There are two levels of doctrine in the Bible and in Christianity, the upper and the lower. These affect the heart and mind. The bottom level concerns the state of our heart (as reflected in our practice). The top level concerns the state of our mind (as reflected in our theology). The heart level truly is foundational. We can’t build a doctrinal superstructure that honors God and his word across the board if our heart entertains any loyalty that competes with our loyalty to God and his word.
The bottom layer is addressed in passages like the first chapter of 1st Timothy. In 1:3-6 we read, “As I urged you when I went to Macedonia to stay at Ephesus that you might charge some that they teach no other doctrine, nor give heed to fables and endless genealogies, which cause disputes rather than the godly stewardship [implied] in faith. Now the purpose of this commandment is love out of a pure heart, a good conscience, and unfeigned faith, from which some having swerved have turned aside unto empty talk.”
Untainted love for God and his word. No God-dishonoring motives. No loyalties that compete with our loyalty to God. No unconfessed sin. No pretending to be more or better than we are. Failure in this regard can be disastrous. It will defile our heart and mind.

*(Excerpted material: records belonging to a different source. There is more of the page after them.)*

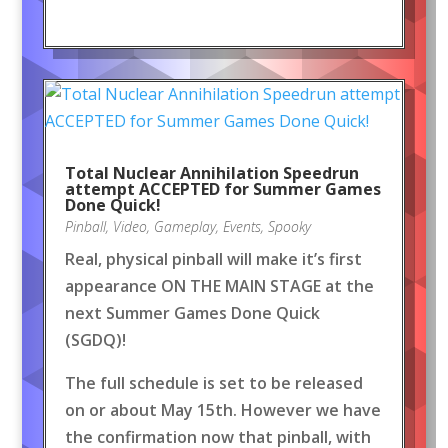
Total Nuclear Annihilation Speedrun
attempt ACCEPTED for Summer Games
Done Quick!
Pinball
,
Video
,
Gameplay
,
Events
,
Spooky
Real, physical pinball will make it’s first
appearance ON THE MAIN STAGE at the
next Summer Games Done Quick
(SGDQ)!
The full schedule is set to be released
on or about May 15th. However we have
the confirmation now that pinball, with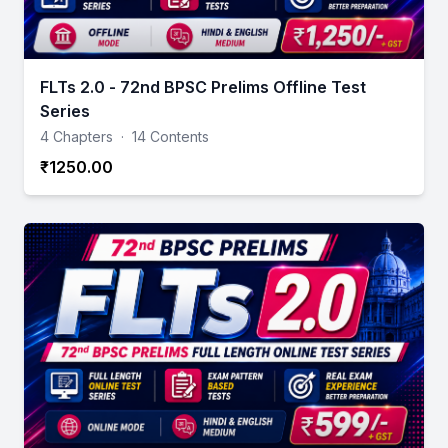
FLTs 2.0 - 72nd BPSC Prelims Offline Test
Series
4 Chapters
·
14 Contents
₹1250.00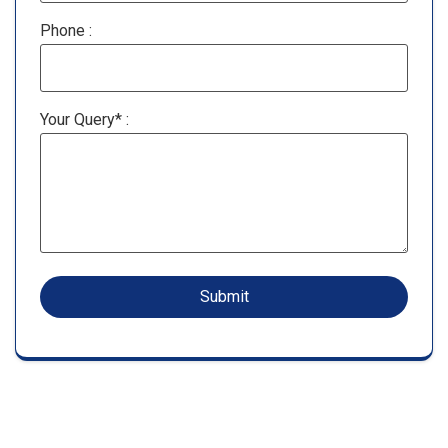
Phone :
Your Query* :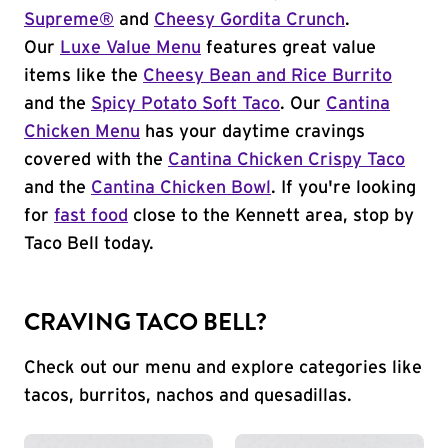
Supreme®
and
Cheesy Gordita Crunch
.
Our
Luxe Value Menu
features great value
items like the
Cheesy Bean and Rice Burrito
and the
Spicy Potato Soft Taco
. Our
Cantina
Chicken Menu
has your daytime cravings
covered with the
Cantina Chicken Crispy Taco
and the
Cantina Chicken Bowl
. If you're looking
for
fast food
close to the Kennett area, stop by
Taco Bell today.
CRAVING TACO BELL?
Check out our menu and explore categories like
tacos, burritos, nachos and quesadillas.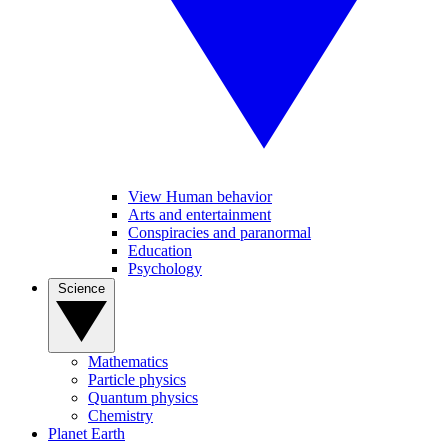
View Human behavior
Arts and entertainment
Conspiracies and paranormal
Education
Psychology
Science
Mathematics
Particle physics
Quantum physics
Chemistry
Planet Earth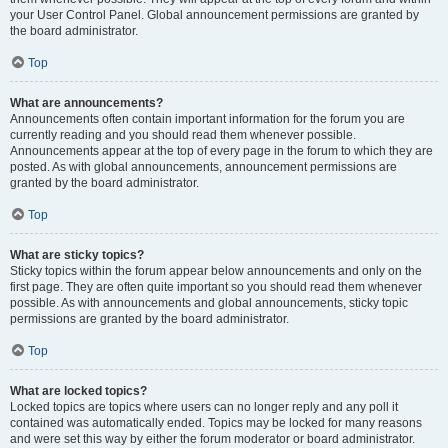
your User Control Panel. Global announcement permissions are granted by
the board administrator.
Top
What are announcements?
Announcements often contain important information for the forum you are
currently reading and you should read them whenever possible.
Announcements appear at the top of every page in the forum to which they are
posted. As with global announcements, announcement permissions are
granted by the board administrator.
Top
What are sticky topics?
Sticky topics within the forum appear below announcements and only on the
first page. They are often quite important so you should read them whenever
possible. As with announcements and global announcements, sticky topic
permissions are granted by the board administrator.
Top
What are locked topics?
Locked topics are topics where users can no longer reply and any poll it
contained was automatically ended. Topics may be locked for many reasons
and were set this way by either the forum moderator or board administrator.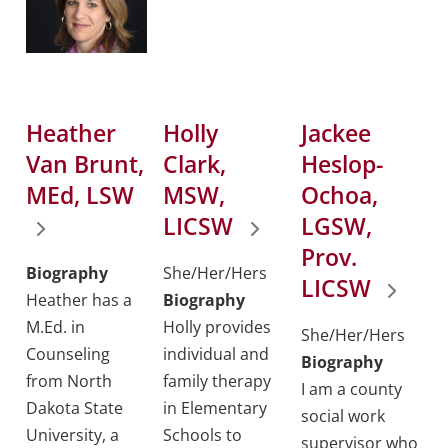
Heather
Holly
Jackee
Van Brunt,
Clark,
Heslop-
MEd, LSW
MSW,
Ochoa,
LICSW
LGSW,
Prov.
Biography
She/Her/Hers
LICSW
Heather has a
Biography
M.Ed. in
Holly provides
She/Her/Hers
Counseling
individual and
Biography
from North
family therapy
I am a county
Dakota State
in Elementary
social work
University, a
Schools to
supervisor who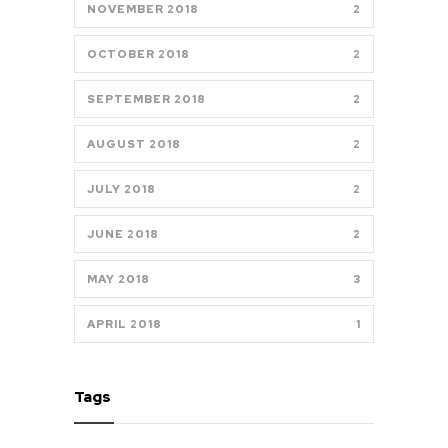
NOVEMBER 2018
2
OCTOBER 2018
2
SEPTEMBER 2018
2
AUGUST 2018
2
JULY 2018
2
JUNE 2018
2
MAY 2018
3
APRIL 2018
1
Tags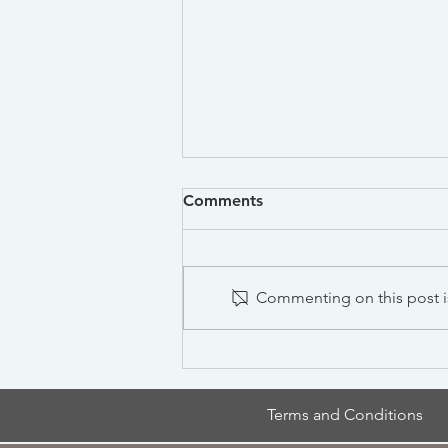
Comments
Commenting on this post is
Antidumping and
Countervailing Duties
Terms and Conditions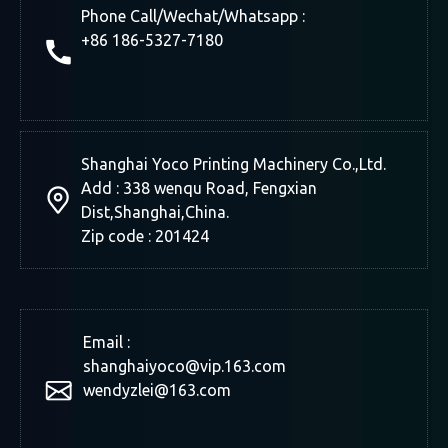
Phone Call/Wechat/Whatsapp :
+86 186-5327-7180
Shanghai Yoco Printing Machinery Co.,Ltd.
Add : 338 wenqu Road, Fengxian
Dist,Shanghai,China.
Zip code : 201424
Email :
shanghaiyoco@vip.163.com
wendyzlei@163.com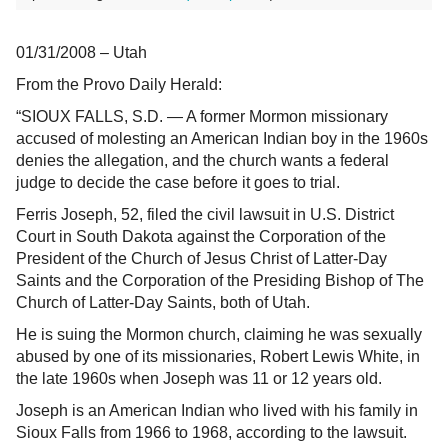
01/31/2008 – Utah
From the Provo Daily Herald:
“SIOUX FALLS, S.D. — A former Mormon missionary
accused of molesting an American Indian boy in the 1960s
denies the allegation, and the church wants a federal
judge to decide the case before it goes to trial.
Ferris Joseph, 52, filed the civil lawsuit in U.S. District
Court in South Dakota against the Corporation of the
President of the Church of Jesus Christ of Latter-Day
Saints and the Corporation of the Presiding Bishop of The
Church of Latter-Day Saints, both of Utah.
He is suing the Mormon church, claiming he was sexually
abused by one of its missionaries, Robert Lewis White, in
the late 1960s when Joseph was 11 or 12 years old.
Joseph is an American Indian who lived with his family in
Sioux Falls from 1966 to 1968, according to the lawsuit.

The top layer is addressed in such passages as 1 Timothy 3:16, “without controversy great is the mystery of godliness: God was manifested in the flesh, justified in the Spirit, seen by angels (messengers), preached among the Gentiles, believed on in the world, and received up in glory.” Here we have the incarnation, the resurrection, the great commission, and the ascension held up as historical facts, as truth, as moral imperatives. We could add 2 Timothy 2:14-18 where we read about the believers’ obligation to rightly divide the word of truth and avoid vain doctrinal babblings like the spiritualized teaching of the resurrection taught by Hymenaeus and Philetus.
Every believer has an obligation to handle the word of God with fear and trembling, rightly organizing the piecemeal snippets of truth into categories, framing God-honoring doctrines for each category, and defending these Bible teachings, not just for the doctrines of salvation (soteriology) and the doctrines of the endtimes (eschatology) mentioned above, but for the entire body of teaching in the Bible.
Tragically, many Christians put tension between these two layers. Some despise or marginalize the top layer, disdaining doctrine and insisting that the gospel and right living should be primarily if not exclusively our focus. Others have an eagle-eyed focus on the top layer and are negligent of the bottom layer. If men pass their doctrinal smell test, they give them a pass and don’t worry too much about their life style. They defend this indifference with the plea that it’s not their place to judge. Both of these lopsided emphases are serious mistakes. We need to love God with all of our HEART, soul, MIND, and strength. There ought not to be any tension between heart and mind. Only sin, unbelief, and ignorance can put tension between the heart and mind.
May God help us to hold fast to both the doctrinal layer and the heart-matters layer as essential components of the faith, minimizing neither one. Here we rightly apply the divine principle, “these things you ought to have done not leaving the others undone,” though the application is not to things that are major and minor in reality, but to things which men wrongly place in a major vs minor dichotomy.